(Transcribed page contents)
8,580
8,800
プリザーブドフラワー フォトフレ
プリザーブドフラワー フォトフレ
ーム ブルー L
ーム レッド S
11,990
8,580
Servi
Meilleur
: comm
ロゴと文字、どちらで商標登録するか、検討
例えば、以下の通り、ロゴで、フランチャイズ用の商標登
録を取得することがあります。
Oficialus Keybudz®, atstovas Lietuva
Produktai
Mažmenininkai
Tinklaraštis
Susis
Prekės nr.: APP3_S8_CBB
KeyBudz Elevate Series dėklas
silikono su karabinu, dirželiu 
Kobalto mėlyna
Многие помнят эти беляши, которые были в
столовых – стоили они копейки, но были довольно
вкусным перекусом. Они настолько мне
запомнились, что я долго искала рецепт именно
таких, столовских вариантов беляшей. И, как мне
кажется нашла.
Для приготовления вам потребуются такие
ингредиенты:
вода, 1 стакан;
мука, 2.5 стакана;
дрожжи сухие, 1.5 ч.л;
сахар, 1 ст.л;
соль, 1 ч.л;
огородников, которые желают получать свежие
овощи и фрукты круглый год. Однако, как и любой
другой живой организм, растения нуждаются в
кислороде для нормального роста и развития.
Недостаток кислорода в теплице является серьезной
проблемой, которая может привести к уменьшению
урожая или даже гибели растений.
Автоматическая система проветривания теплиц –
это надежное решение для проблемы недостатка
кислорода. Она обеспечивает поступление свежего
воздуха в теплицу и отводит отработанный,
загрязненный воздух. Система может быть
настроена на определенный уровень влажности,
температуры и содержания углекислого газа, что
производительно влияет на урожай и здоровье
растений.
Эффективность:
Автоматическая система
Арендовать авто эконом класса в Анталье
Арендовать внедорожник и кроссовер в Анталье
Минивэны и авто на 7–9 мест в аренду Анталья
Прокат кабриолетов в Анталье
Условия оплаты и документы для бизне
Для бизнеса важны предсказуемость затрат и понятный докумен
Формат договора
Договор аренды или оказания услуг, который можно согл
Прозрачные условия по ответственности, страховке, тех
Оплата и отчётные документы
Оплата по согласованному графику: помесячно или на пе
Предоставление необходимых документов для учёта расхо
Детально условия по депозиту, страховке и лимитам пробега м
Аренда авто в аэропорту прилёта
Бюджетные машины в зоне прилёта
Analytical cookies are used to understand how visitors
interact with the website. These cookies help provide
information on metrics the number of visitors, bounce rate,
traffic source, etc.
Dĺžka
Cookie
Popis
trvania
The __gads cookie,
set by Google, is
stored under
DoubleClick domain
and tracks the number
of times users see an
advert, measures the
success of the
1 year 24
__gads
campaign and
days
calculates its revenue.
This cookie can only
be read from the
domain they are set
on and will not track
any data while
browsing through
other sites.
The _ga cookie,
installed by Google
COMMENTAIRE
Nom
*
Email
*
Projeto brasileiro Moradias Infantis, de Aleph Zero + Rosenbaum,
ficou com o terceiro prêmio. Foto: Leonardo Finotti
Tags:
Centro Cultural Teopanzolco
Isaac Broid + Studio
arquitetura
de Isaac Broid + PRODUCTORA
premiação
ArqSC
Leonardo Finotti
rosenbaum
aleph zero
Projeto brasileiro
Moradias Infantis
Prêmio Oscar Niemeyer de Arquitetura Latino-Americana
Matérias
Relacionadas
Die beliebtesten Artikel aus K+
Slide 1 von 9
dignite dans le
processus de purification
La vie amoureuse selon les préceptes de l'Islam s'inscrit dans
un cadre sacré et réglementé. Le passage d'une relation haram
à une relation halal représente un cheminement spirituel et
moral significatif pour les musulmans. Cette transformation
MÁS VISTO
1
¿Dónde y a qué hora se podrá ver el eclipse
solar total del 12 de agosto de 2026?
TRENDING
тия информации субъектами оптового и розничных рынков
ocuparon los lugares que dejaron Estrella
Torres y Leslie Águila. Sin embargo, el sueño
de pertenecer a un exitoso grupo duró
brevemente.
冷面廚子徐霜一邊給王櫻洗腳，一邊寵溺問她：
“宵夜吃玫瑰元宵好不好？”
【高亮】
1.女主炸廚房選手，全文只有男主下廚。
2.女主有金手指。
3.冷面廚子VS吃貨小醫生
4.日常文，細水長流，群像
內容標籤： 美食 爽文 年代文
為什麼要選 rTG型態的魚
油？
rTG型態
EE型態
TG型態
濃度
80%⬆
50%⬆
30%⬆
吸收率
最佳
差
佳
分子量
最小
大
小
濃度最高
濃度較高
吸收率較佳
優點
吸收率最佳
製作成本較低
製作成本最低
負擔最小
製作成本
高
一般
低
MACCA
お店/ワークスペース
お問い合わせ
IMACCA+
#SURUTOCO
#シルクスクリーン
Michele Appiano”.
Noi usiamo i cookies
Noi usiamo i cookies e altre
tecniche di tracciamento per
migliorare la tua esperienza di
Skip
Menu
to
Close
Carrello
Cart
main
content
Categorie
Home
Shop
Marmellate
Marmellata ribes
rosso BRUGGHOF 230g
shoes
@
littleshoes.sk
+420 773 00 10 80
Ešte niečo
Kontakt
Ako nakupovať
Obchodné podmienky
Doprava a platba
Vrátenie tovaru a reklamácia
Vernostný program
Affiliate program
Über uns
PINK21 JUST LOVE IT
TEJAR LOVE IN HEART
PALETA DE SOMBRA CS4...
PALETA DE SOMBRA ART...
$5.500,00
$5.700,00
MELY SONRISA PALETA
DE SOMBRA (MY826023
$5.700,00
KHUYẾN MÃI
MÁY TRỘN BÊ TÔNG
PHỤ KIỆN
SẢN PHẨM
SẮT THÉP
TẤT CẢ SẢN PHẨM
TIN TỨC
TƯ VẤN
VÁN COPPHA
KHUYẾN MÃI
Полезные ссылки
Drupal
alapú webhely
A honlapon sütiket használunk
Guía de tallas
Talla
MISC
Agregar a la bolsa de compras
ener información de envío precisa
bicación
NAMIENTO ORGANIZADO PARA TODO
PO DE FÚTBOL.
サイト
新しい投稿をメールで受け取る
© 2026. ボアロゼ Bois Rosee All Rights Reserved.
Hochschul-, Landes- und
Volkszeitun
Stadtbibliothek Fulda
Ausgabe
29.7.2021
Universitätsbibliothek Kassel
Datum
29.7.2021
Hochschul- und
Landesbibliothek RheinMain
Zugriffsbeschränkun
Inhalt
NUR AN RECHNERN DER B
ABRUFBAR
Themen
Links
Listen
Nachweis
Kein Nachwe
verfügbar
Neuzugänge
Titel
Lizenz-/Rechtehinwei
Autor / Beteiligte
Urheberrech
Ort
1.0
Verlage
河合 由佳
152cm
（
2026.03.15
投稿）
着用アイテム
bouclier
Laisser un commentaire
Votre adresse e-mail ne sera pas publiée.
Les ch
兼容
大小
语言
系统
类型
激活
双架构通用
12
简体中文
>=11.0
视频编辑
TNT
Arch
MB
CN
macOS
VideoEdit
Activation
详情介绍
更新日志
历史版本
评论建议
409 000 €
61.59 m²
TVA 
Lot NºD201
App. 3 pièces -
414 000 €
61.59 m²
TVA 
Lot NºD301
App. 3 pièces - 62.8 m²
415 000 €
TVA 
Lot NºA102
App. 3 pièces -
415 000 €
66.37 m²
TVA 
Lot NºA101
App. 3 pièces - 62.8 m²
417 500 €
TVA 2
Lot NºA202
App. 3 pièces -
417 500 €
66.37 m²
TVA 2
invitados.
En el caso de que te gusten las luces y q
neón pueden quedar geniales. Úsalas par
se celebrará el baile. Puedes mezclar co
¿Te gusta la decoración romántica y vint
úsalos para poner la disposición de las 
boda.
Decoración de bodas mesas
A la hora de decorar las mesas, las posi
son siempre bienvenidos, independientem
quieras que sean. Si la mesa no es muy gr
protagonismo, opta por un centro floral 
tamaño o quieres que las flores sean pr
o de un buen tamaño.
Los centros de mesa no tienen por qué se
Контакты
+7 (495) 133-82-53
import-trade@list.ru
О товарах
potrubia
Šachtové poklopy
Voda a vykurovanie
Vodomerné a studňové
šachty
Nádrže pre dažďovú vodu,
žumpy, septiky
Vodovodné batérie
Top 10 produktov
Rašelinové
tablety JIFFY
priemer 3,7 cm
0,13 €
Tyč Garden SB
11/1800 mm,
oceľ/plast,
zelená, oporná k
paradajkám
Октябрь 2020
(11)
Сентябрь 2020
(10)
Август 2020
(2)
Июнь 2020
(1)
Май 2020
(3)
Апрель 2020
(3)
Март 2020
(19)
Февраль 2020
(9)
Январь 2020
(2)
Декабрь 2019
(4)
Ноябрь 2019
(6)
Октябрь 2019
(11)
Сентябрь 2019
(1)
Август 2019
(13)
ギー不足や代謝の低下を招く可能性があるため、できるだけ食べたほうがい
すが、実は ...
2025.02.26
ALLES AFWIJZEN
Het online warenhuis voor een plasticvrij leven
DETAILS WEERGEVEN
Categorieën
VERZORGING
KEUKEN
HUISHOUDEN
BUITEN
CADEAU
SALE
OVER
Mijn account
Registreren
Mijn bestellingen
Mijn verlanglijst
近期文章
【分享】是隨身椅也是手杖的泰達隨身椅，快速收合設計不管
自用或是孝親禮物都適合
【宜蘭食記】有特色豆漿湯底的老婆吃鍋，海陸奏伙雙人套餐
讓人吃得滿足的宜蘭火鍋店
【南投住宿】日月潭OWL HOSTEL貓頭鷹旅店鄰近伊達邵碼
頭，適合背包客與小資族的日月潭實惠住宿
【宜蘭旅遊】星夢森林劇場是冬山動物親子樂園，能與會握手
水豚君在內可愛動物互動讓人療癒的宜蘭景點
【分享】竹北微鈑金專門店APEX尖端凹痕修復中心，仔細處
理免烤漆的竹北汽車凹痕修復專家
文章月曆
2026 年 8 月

What you need to do: Give back exactly the lines above, from the line containing "Nádrže pre dažďovú" through the line containing "Ноябрь 2019", with both end lines and nothing more.

Reply to the exercise:
Nádrže pre dažďovú vodu,
žumpy, septiky
Vodovodné batérie
Top 10 produktov
Rašelinové
tablety JIFFY
priemer 3,7 cm
0,13 €
Tyč Garden SB
11/1800 mm,
oceľ/plast,
zelená, oporná k
paradajkám
Октябрь 2020
(11)
Сентябрь 2020
(10)
Август 2020
(2)
Июнь 2020
(1)
Май 2020
(3)
Апрель 2020
(3)
Март 2020
(19)
Февраль 2020
(9)
Январь 2020
(2)
Декабрь 2019
(4)
Ноябрь 2019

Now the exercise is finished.